Cependant, aucun cas ne permet d’affirmer la validité de ces clauses en droit français et la doctrine indique qu’elles « sont susceptibles de donner lieu à un contentieux préalable au contentieux principal » et « vont donc à l’encontre de l’esprit d’une clause attributive de juridiction dont le principal but est de fixer par avance la juridiction compétente en vue de faciliter la procédure de solution juridictionnelle des contentieux contractuels ».[6]
Dans l’arbitrage international, certains auteurs indiquent qu’elles s’opposent même à l’hypothèse de base de la Convention de New York de 1958 qui consacre que les conventions d’arbitrage sont exclusives et ne tolèrent pas la coexistence avec la compétence des cours nationales.[7] Leur validité et leur exécution sont donc incertaines.
La clause compromissoire simple, une sécurité juridique renforcée : panorama des éléments fondamentaux à insérer
Il convient de rappeler que c’est la liberté des parties qui caractérise la substance des clauses compromissoires. S’il est néanmoins préférable d’utiliser les clauses types des institutions arbitrales,[8] il est par exemple possible de mentionner expressément le pouvoir des arbitres de rendre des summary dispositions, des mesures conservatoires et de prévoir une possibilité d’appel de sentence (mentions sujettes aux dispositions de la loi du siège de l’arbitrage).
Pour les mesures conservatoires, la plupart des règlements d’arbitrages comportent cette possibilité, que ce soit sur demande des parties[9] ou par défaut.[10] Avant même la constitution du tribunal arbitral, le règlement de la Chambre de commerce internationale prévoit la désignation d’un arbitre d’urgence qui peut prendre une décision sous forme d’ordonnance, en attendant la sentence finale du tribunal arbitral.[11] La possibilité d’appel de la sentence est envisagée par certaines lois d’arbitrage, comme la loi anglaise,[12] et par certains règlements d’arbitrage, comme celui de la American Arbitration Association.[13] Quant aux summary positions, les règlements du Centre international pour le règlement des différends relatifs aux investissements et de la Singapore International Arbitration Centre prévoient expressément la possibilité pour les arbitres de rejeter une demande si elle est manifestement sans fondement ou manifestement hors de la juridiction du tribunal arbitral.[14] Enfin, la note de la Chambre de commerce internationale aux parties et aux tribunaux arbitraux sur la conduite de l’arbitrage accorde également ce pouvoir au tribunal arbitral dans le cadre de l’article 22 du règlement.[15]

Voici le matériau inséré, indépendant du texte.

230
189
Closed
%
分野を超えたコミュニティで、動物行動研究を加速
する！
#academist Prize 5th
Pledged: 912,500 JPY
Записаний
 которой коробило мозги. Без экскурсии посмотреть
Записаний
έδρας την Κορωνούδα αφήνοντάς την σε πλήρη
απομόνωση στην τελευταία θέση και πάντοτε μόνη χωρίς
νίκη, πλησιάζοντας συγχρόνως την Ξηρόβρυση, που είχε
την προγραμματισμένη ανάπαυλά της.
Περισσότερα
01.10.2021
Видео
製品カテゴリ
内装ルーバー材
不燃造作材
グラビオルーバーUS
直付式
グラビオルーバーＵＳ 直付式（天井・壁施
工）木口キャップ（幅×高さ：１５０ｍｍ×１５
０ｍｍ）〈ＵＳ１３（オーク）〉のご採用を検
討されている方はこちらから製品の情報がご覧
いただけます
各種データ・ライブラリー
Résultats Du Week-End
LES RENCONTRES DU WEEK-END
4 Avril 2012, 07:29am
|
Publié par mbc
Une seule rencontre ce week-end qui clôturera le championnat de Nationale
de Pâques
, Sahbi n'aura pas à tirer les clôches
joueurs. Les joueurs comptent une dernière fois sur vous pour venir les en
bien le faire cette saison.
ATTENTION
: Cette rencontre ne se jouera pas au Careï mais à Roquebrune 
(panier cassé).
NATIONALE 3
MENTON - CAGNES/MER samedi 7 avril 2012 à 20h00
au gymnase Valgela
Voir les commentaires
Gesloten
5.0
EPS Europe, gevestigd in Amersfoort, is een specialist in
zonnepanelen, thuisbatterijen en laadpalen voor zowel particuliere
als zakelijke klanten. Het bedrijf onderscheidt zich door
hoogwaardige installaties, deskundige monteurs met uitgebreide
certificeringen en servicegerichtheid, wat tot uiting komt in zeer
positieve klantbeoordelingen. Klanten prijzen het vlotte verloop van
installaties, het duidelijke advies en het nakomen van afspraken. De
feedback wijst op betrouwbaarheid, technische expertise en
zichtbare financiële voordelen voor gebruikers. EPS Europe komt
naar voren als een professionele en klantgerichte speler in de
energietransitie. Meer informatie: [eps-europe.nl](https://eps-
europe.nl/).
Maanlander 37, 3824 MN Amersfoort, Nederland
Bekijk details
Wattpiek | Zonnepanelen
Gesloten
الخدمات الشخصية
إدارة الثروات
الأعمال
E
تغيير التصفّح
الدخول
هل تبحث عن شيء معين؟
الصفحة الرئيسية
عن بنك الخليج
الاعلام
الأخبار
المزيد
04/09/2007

En somme, il est tout à fait possible d’inclure une clause compromissoire sur mesure afin de s’adapter au mieux aux contraintes des parties et de l’industrie, ou de choisir un règlement d’arbitrage avec des dispositions semblables.
D’une manière générale, les parties doivent privilégier les clauses compromissoires exclusives, sans référence aucune à une cour nationale, afin d’éviter toute ambigüité qui impliquerait délais et coûts supplémentaires. Il est donc conseillé aux parties de désigner de manière claire soit l’établissement d’un arbitrage ad hoc, soit de renvoyer aux règles d’une institution arbitrale.[16] Il est enfin recommandable d’y insérer le lieu du siège de l’arbitrage, le nombre d’arbitres, leur méthode de désignation et la langue de l’arbitrage.[17] Ces éléments feront l’objet d’analyses dans les opus suivants.
En attendant, rendez-vous à l’opus n° 2 pour aborder la question des clauses d’élection de for asymétriques.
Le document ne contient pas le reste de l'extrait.